START DATA SHOWN

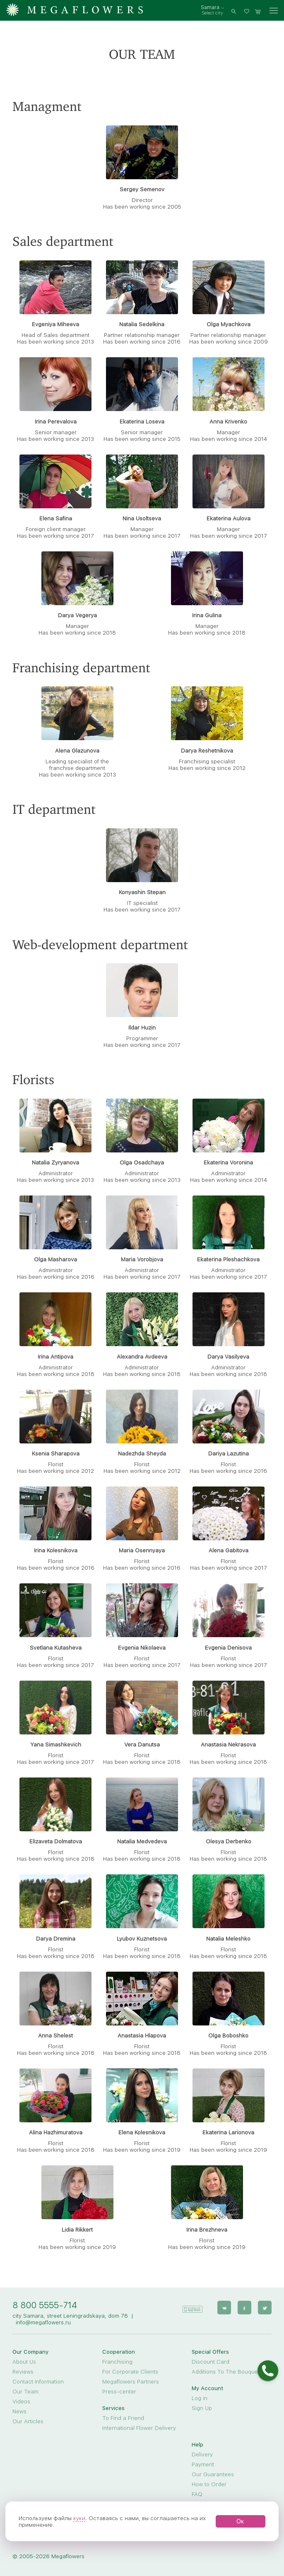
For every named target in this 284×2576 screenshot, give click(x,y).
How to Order (209, 2484)
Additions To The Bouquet (226, 2371)
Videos (21, 2401)
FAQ (197, 2494)
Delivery (202, 2454)
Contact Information (38, 2381)
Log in (199, 2398)
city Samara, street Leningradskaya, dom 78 (70, 2315)
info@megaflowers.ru (43, 2322)
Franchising (117, 2361)
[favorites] (248, 10)
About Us (24, 2361)
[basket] (258, 10)
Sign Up (202, 2408)
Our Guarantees (213, 2474)
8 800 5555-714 (44, 2305)
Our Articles (27, 2421)
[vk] (225, 2307)
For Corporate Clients (130, 2371)
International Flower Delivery (139, 2427)
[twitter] (265, 2307)
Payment (203, 2464)
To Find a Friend (123, 2418)
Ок (240, 2521)
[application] (193, 2306)
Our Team (25, 2391)
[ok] (245, 2307)
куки (79, 2518)
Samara (210, 7)
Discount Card (210, 2361)
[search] (233, 10)
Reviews (23, 2371)
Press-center (119, 2391)
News (19, 2411)
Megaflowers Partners (130, 2381)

END DATA SHOWN

THE TASK:
Down to the final line, restate the material above word for word, but omit its pictures.

ANSWER BOX:
For every named target in this 284×2576 screenshot, give click(x,y).
How to Order (209, 2484)
Additions To The Bouquet (226, 2371)
Videos (21, 2401)
FAQ (197, 2494)
Delivery (202, 2454)
Contact Information (38, 2381)
Log in (199, 2398)
city Samara, street Leningradskaya, dom 78 (70, 2315)
info@megaflowers.ru (43, 2322)
Franchising (117, 2361)
[favorites] (248, 10)
About Us (24, 2361)
[basket] (258, 10)
Sign Up (202, 2408)
Our Guarantees (213, 2474)
8 800 5555-714 (44, 2305)
Our Articles (27, 2421)
[vk] (225, 2307)
For Corporate Clients (130, 2371)
International Flower Delivery (139, 2427)
[twitter] (265, 2307)
Payment (203, 2464)
To Find a Friend (123, 2418)
Ок (240, 2521)
[application] (193, 2306)
Our Team (25, 2391)
[ok] (245, 2307)
куки (79, 2518)
Samara (210, 7)
Discount Card (210, 2361)
[search] (233, 10)
Reviews (23, 2371)
Press-center (119, 2391)
News (19, 2411)
Megaflowers Partners (130, 2381)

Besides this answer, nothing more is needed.